Lustre is an object-based file system that consists of several components:

  • Management Server (MGS) - Provides configuration information for the file system. When mounting the file system, the Lustre clients will contact the MGS to retrieve details on how the file system is configured (what servers are part of the file system, failover information, etc.). The MGS can also proactively notify clients about changes in the file system configuration and plays a role in the Lustre recovery process.
  • Management Target (MGT) - Block device used by the MGS to persistently store Lustre file system configuration information. It typically only requires a relatively small amount of space (on the order to 100 MB).
  • Metadata Server (MDS) - Manages the file system namespace and provides metadata services to clients such as filename lookup, directory information, file layouts, and access permissions. The file system will contain at least one MDS but may contain more.
  • Metadata Target (MDT) - Block device used by an MDS to store metadata information. A Lustre file system will contain at least one MDT which holds the root of the file system, but it may contain multiple MDTs. Common configurations will use one MDT per MDS server, but it is possible for an MDS to host multiple MDTs. MDTs can be shared among multiple MDSs to support failover, but each MDT can only be mounted by one MDS at any given time.
  • Object Storage Server (OSS) - Stores file data objects and makes the file contents available to Lustre clients. A file system will typically have many OSS nodes to provide a higher aggregate capacity and network bandwidth.

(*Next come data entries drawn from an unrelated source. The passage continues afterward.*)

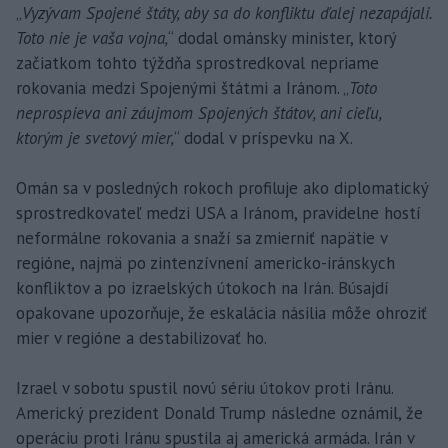
„
Vyzývam Spojené štáty, aby sa do konfliktu ďalej nezapájali.
Toto nie je vaša vojna,
“ dodal ománsky minister, ktorý
začiatkom tohto týždňa sprostredkoval nepriame
rokovania medzi Spojenými štátmi a Iránom. „
Toto
neprospieva ani záujmom Spojených štátov, ani cieľu,
ktorým je svetový mier,
“ dodal v príspevku na X.
Omán sa v posledných rokoch profiluje ako diplomatický
sprostredkovateľ medzi USA a Iránom, pravidelne hostí
neformálne rokovania a snaží sa zmierniť napätie v
regióne, najmä po zintenzívnení americko-iránskych
konfliktov a po izraelských útokoch na Irán. Búsajdí
opakovane upozorňuje, že eskalácia násilia môže ohroziť
mier v regióne a destabilizovať ho.
Izrael v sobotu spustil novú sériu útokov proti Iránu.
Americký prezident Donald Trump následne oznámil, že
operáciu proti Iránu spustila aj americká armáda. Irán v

  • Object Storage Target (OST) - Block device used by an OSS node to store the contents of user files. An OSS node will often host several OSTs. These OSTs may be shared among multiple hosts, but just like MDTs, each OST can only be mounted on a single OSS at any given time. The total capacity of the file system is the sum of all the individual OST capacities.
  • Lustre Client - Mounts the Lustre file system and makes the contents of the namespace visible to the users. There may be hundreds or even thousands of clients accessing a single Lustre file sysyem. Each client can also mount more than one Lustre file system at a time.

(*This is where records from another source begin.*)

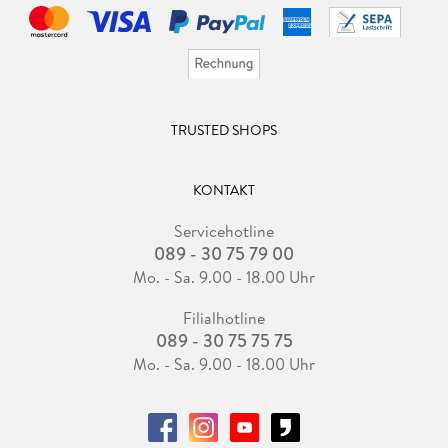
TRUSTED SHOPS
KONTAKT
Servicehotline
089 - 30 75 79 00
Mo. - Sa. 9.00 - 18.00 Uhr
Filialhotline
089 - 30 75 75 75
Mo. - Sa. 9.00 - 18.00 Uhr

  • Lustre Networking (LNet) - Network protocol used for communication between Lustre clients and servers. Supports RDMA on low-latency networks and routing between heterogeneous networks.

The collection of MGS, MDS, and OSS nodes are sometimes referred to as the “frontend”. The individual OSTs and MDTs must be formatted with a local file system in order for Lustre to store data and metadata on those block devices. Currently, only ldiskfs (a modified version of ext4) and ZFS are supported for this purpose. The choice of ldiskfs or ZFS if often referred to as the “backend file system”. Lustre provides an abstraction layer for these backend file systems to allow for the possibility of including other types of backend file systems in the future.